Schlechtmacher schrieb:


> Große Teile der deutschen Landbevölkerung sind bereits permanent ausgegrenzt, die können nicht schneller als 384 kbit. Empört sich da vielleicht irgendjemand drüber? Eine scheinheilige Diskussion ist das hier.


 
Wer soll sich denn empören? Die Bundesregierung ist machtlos wenns um den Ausbau geht, der Telekom ists egal, weil es kostet ja Geld. Wenn ihr euch also nicht darüber empört, habt ihr Pech gehabt. Wir waren bis letztes Jahr auch auf 384kbit, haben uns vor 2 Jahren organisiert, mit der Stadtverwaltung zusammengeschlossen und jetzt haben wir 50mbit über Glasfaser von einem privaten Unternehmen, fernab vom Telekomnetz, fernab irgendwelcher Drosselungen.
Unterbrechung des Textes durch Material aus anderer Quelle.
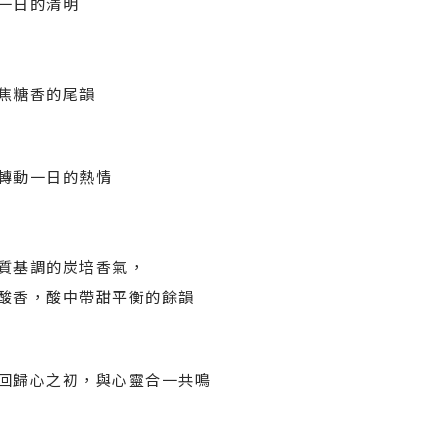
一日的清明
焦糖香的尾韻
轉動一日的熱情
質基調的炭培香氣，
酸香，酸中帶甜平衡的餘韻
回歸心之初，與心靈合一共鳴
Die Bundesregierung subventioniert den Glasfaserausbau, man muss halt selber aktiv werden und da haperts immer.


----------



## Bonkic (17. Mai 2013)

Schlechtmacher schrieb:


> Große Teile der deutschen Landbevölkerung sind bereits permanent ausgegrenzt, die können nicht schneller als 384 kbit. Empört sich da vielleicht irgendjemand drüber? Eine scheinheilige Diskussion ist das hier.


 
ich will keinem seinen breitband-anschluss vorenthalten, nicht dass wir uns falsch verstehen.
aber: welchen (haupt-) grund gibt es denn, auf dem land zu leben? geringere mieten bzw. qm-preise. 
da darf man sich imho über eine schlechtere infrastruktur nicht unbedingt wundern.


----------



## vexx96 (17. Mai 2013)

Meine Internet Leitung ist auch schon grottenschlecht eigentlich sollte ich eine 6k leitung haben aber ich bekomme immer nur 100kbs download rein nach einem Anruf bei der Telekom wurde mir gesagt das es ein Fehler in der Leitung in meiner Umgebung gäbe würde wohl nächsten Monat behoben jetzt auch schon wieder mehr als nen halbes Jahr rum seid dem Anruf so mit nem 150-500er Ping cod oder andere Games zocken ist einfach scheiße !!


----------



## Herbboy (17. Mai 2013)

Sheggo schrieb:


> nur weil du das nicht "brauchst", ist es Schwachfug? alles klar, du Maß aller Dinge!
> vlt hätten die Leute auch gerne ne 50er/100er Leitung, aber es ist keine verfügbar!?
> 
> Neues Spiel bei Steam mit bis zu 20GB
> ...


 Das stimmt zwar alles, aber da stellt sich dann eben die Frage - wenn die Kosten wirklich so sehr steigen, wie die telekom sagt - ob solche User nicht halt in Zukunft mehr zahlen müssen, damit eben nicht alle User mehr zahlen müssen. Die Aufregung um die Drosselung per Se finde ich völlig übertrieben, denn da meckern grad die Leute, die von zahlreicher kostenloser Unterhaltung profitieren oder deren Anschlusskosten sich durch viele Leute teilen - da wären auch 10€ mehr im Monat nun wirklich kein Beinbruch. Vor allem ist es kurios, dass viele meckern, die sich eh schon das teurere DSL50 leisten können. Wirklich "arme" Leute können sich doch nicht mal DSL16k leisten, die betrifft das also eh nicht. 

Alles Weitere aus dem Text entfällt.